Using a combination of binary RNA libraries and ribonuclease
digestion, the Princeton team created a destructive algorithm that
acts as a "universal restriction enzyme" ; a kind of molecular
scissors that can selectively cut out any specified strand for
digestion (removal). The thermostable reaction proved impervious to
single-bit errors, ensuring the fidelity of the hybridization.

Since the algorithm (by virtue of its universal restriction enzyme)
operates in parallel on every molecule in the test tube, it can make
trillions of parallel computations theoretically possible. In the
Princeton test, for example, it took only a series of five steps to
target all of the enzymes that slashed away those coded strands that
represented the incorrect solutions.

Knight moves

The particular problem posed to the RNA computer was how many ways
there are to place knights on a chess board so that none can take any
other. A 3-by-3 chess board was chosen so that each of its nine
squares could represent a bit in the RNA strand. A 10-bit library of
RNA strands gave a 1-bit buffer, used to correct 1-bit errors
chemically.

There were a total of 43 correct solutions among 512 total
possibilities; the RNA computer found all 43 correct ones and one
incorrect one.

For the future the Princeton team intends to go after problems that,
while not yet approaching real-world proportions, scale beyond the toy
category. "The class of general satisfiability, where we got this
chess problem, is naturally extendible. We might go to larger boards
or different variations on the chess problem," said Landweber.

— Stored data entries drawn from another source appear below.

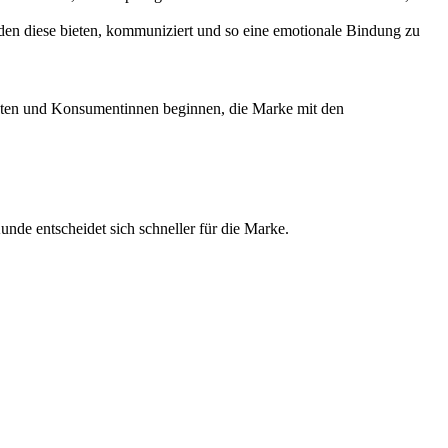
 den diese bieten, kommuniziert und so eine emotionale Bindung zu
nten und Konsumentinnen beginnen, die Marke mit den
de entscheidet sich schneller für die Marke.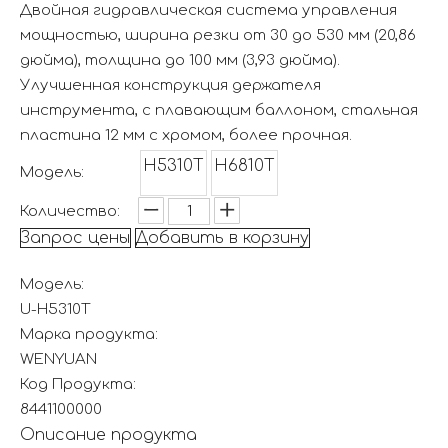
Двойная гидравлическая система управления
мощностью, ширина резки от 30 до 530 мм (20,86
дюйма), толщина до 100 мм (3,93 дюйма).
Улучшенная конструкция держателя
инструмента, с плавающим баллоном, стальная
пластина 12 мм с хромом, более прочная.
H5310T
H6810T
Модель:
Количество:
Запрос цены
Добавить в корзину
Модель:
U-H5310T
Марка продукта:
WENYUAN
Код Продукта:
8441100000
Описание продукта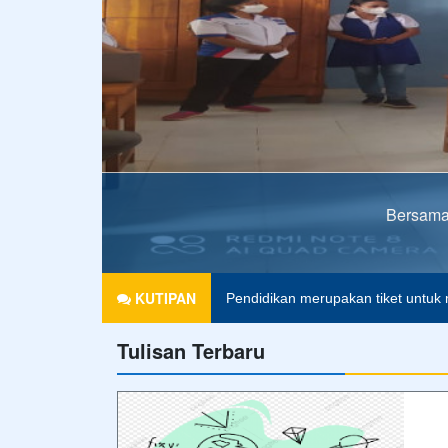
Bersama 
Agama tanpa ilmu pengetahuan ad
KUTIPAN
Pendidikan merupakan tiket untuk 
Tulisan Terbaru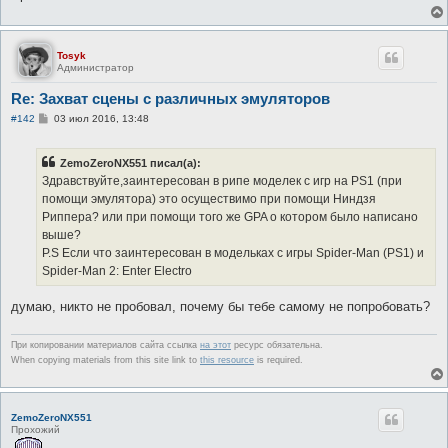
Tosyk
Администратор
Re: Захват сцены с различных эмуляторов
С
#142
03 июл 2016, 13:48
о
о
б
ZemoZeroNX551 писал(а):
щ
е
Здравствуйте,заинтересован в рипе моделек с игр на PS1 (при
н
помощи эмулятора) это осуществимо при помощи Ниндзя
и
е
Риппера? или при помощи того же GPA о котором было написано
выше?
P.S Если что заинтересован в модельках с игры Spider-Man (PS1) и
Spider-Man 2: Enter Electro
думаю, никто не пробовал, почему бы тебе самому не попробовать?
При копировании материалов сайта ссылка
на этот
ресурс обязательна.
When copying materials from this site link to
this resource
is required.
ZemoZeroNX551
Прохожий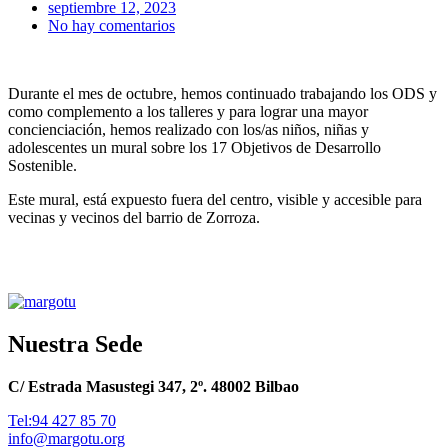
septiembre 12, 2023
No hay comentarios
Durante el mes de octubre, hemos continuado trabajando los ODS y
como complemento a los talleres y para lograr una mayor
concienciación, hemos realizado con los/as niños, niñas y
adolescentes un mural sobre los 17 Objetivos de Desarrollo
Sostenible.
Este mural, está expuesto fuera del centro, visible y accesible para
vecinas y vecinos del barrio de Zorroza.
Nuestra Sede
C/ Estrada Masustegi 347, 2º. 48002 Bilbao
Tel:94 427 85 70
info@margotu.org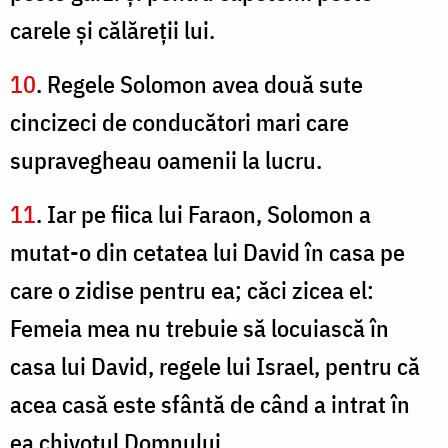
carele şi călăreţii lui.
10
. Regele Solomon avea două sute
cincizeci de conducători mari care
supravegheau oamenii la lucru.
11
. Iar pe fiica lui Faraon, Solomon a
mutat-o din cetatea lui David în casa pe
care o zidise pentru ea; căci zicea el:
Femeia mea nu trebuie să locuiască în
casa lui David, regele lui Israel, pentru că
acea casă este sfântă de când a intrat în
ea chivotul Domnului.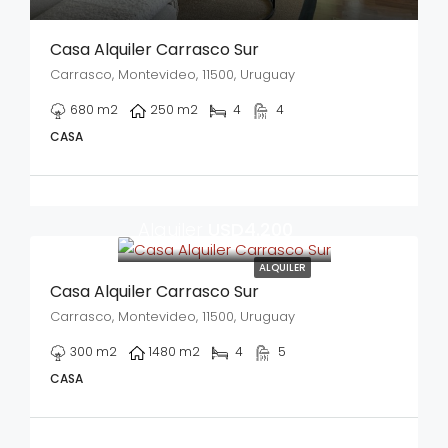
Casa Alquiler Carrasco Sur
Carrasco, Montevideo, 11500, Uruguay
680
m2
250
m2
4
4
CASA
Alquiler
USD4.200
ALQUILER
Casa Alquiler Carrasco Sur
Carrasco, Montevideo, 11500, Uruguay
300
m2
1480
m2
4
5
CASA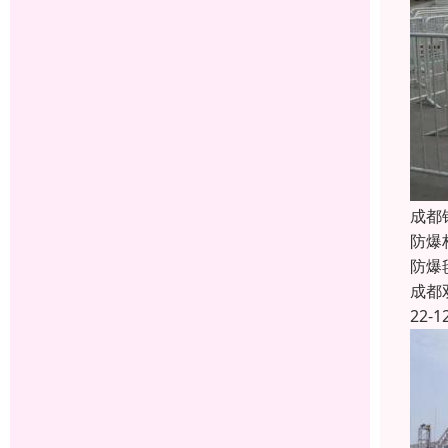
成都
防爆
防爆
成都
22-1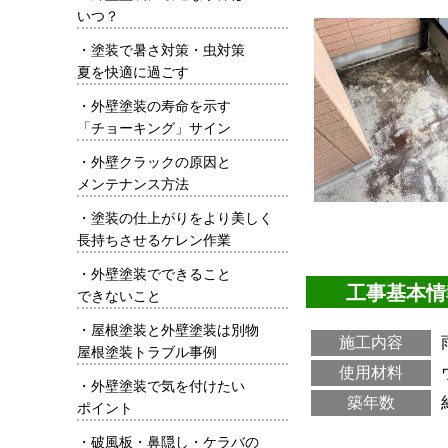
いつ？
・
塗装で暑さ対策・虫対策
夏を快適に過ごす
・
外壁塗装の寿命を示す
「チョーキング」サイン
・
外壁クラックの原因と
メンテナンス方法
・
塗装の仕上がりをより美しく
長持ちさせるケレン作業
・
外壁塗装でできること
工事基本情
できないこと
・
屋根塗装と外壁塗装は別物
施工内容
屋根塗装トラブル事例
使用材料
・
外壁塗装で気を付けたい
築年数
ポイント
・
破風板・鼻隠し・ケラバの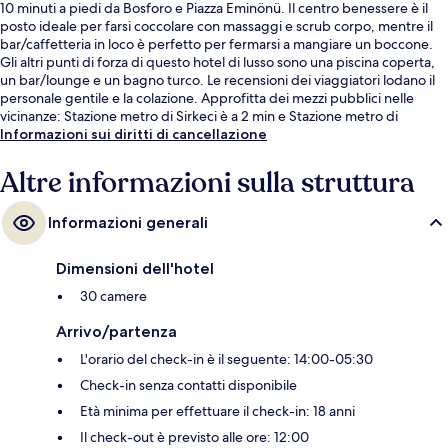
10 minuti a piedi da Bosforo e Piazza Eminönü. Il centro benessere è il
posto ideale per farsi coccolare con massaggi e scrub corpo, mentre il
bar/caffetteria in loco è perfetto per fermarsi a mangiare un boccone.
Gli altri punti di forza di questo hotel di lusso sono una piscina coperta,
un bar/lounge e un bagno turco. Le recensioni dei viaggiatori lodano il
personale gentile e la colazione. Approfitta dei mezzi pubblici nelle
vicinanze: Stazione metro di Sirkeci è a 2 min e Stazione metro di
Gulhane a 4 min a piedi.
Informazioni sui diritti di cancellazione
Altre informazioni sulla struttura
Informazioni generali
Dimensioni dell'hotel
30 camere
Arrivo/partenza
L'orario del check-in è il seguente: 14:00-05:30
Check-in senza contatti disponibile
Età minima per effettuare il check-in: 18 anni
Il check-out è previsto alle ore: 12:00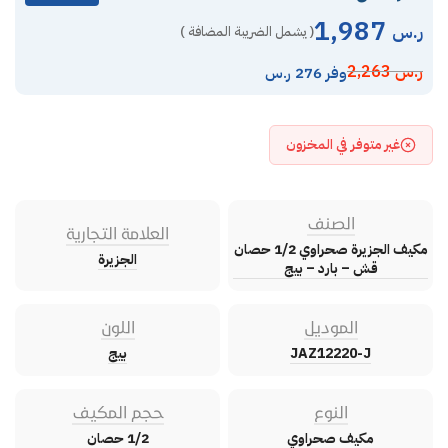
1,987
ر.س
( يشمل الضريبة المضافة )
ر.س
2,263
وفر 276 ر.س
غير متوفر في المخزون
الصنف
العلامة التجارية
مكيف الجزيرة صحراوي 1/2 حصان
الجزيرة
قش – بارد – بيج
الموديل
اللون
JAZ12220-J
بيج
النوع
حجم المكيف
مكيف صحراوي
1/2 حصان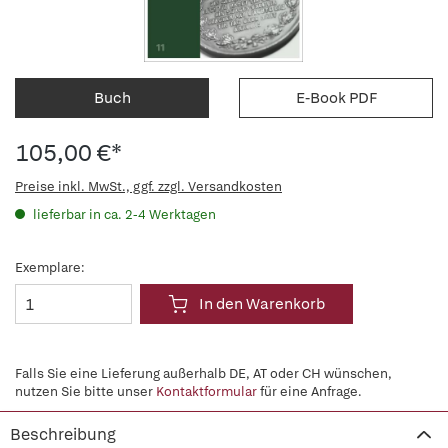
Buch
E-Book PDF
105,00 €*
Preise inkl. MwSt., ggf. zzgl. Versandkosten
lieferbar in ca. 2-4 Werktagen
Exemplare:
In den Warenkorb
Falls Sie eine Lieferung außerhalb DE, AT oder CH wünschen,
nutzen Sie bitte unser
Kontaktformular
für eine Anfrage.
Beschreibung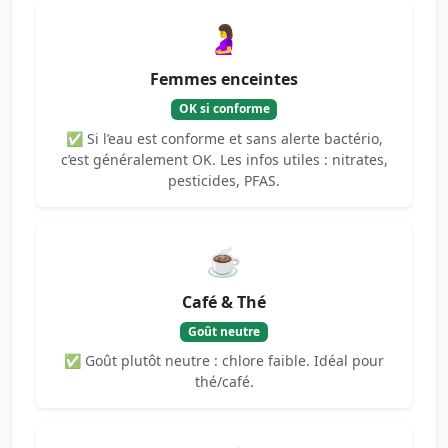
🤰
Femmes enceintes
OK si conforme
✅ Si l’eau est conforme et sans alerte bactério,
c’est généralement OK. Les infos utiles : nitrates,
pesticides, PFAS.
☕
Café & Thé
Goût neutre
✅ Goût plutôt neutre : chlore faible. Idéal pour
thé/café.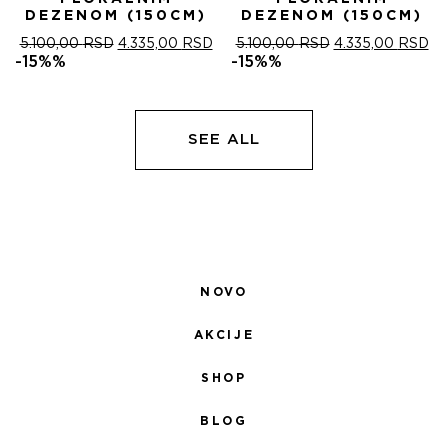
DEZENOM (150CM)
DEZENOM (150CM)
ОРИГИНАЛНА
ТРЕНУТНА
ОРИГИНАЛНА
ТР
5.100,00
RSD
4.335,00
RSD
5.100,00
RSD
4.335,00
RSD
ЦЕНА
ЦЕНА
ЦЕНА
ЦЕ
-15%%
-15%%
ЈЕ
ЈЕ:
ЈЕ
ЈЕ:
БИЛА:
4.335,00 RSD.
БИЛА:
4.
5.100,00 RSD.
5.100,00 RSD.
SEE ALL
NOVO
AKCIJE
SHOP
BLOG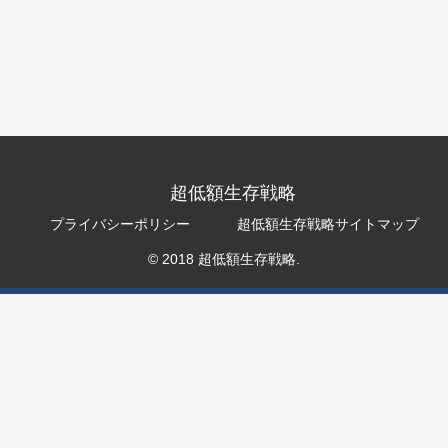
超低額生存戦略
プライバシーポリシー
超低額生存戦略サイトマップ
© 2018 超低額生存戦略.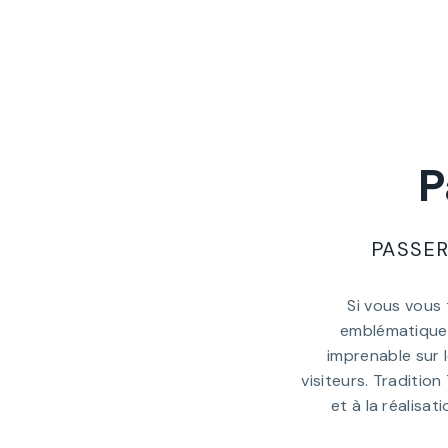
P
PASSER
Si vous vous 
emblématique d
imprenable sur 
visiteurs. Traditio
et à la réalisa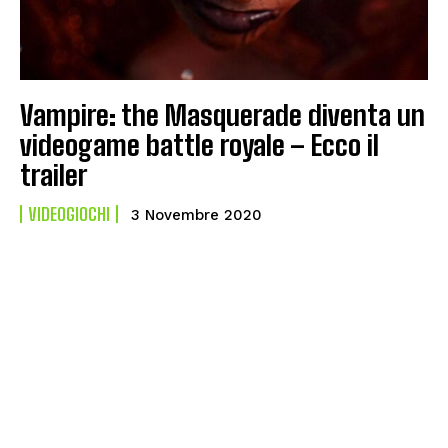
Vampire: the Masquerade diventa un
videogame battle royale – Ecco il
trailer
VIDEOGIOCHI
3 Novembre 2020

Landweber's department, evolutionary biology, tracks the biological
evolution of species, including that of biological computers. Her
particular take has been to apply evolutionary biological principles
to what she calls molecular evolution.

"I want to trace the evolution of the molecules themselves from their
earliest emergence up to the complex organic molecules of today. In
molecular evolution it was the correct solutions to biological
computations that had a better chance at survival," said Landweber.

Her aim is to identify the component molecules, along with their
mutual reactions and their interrelationships, that have evolved to
create the biological computer called the human brain. Armed with the
correct molecules and their known reactions, previously intractable
problems could turn out to be child's play for trillions of
parallel-processing molecular computers.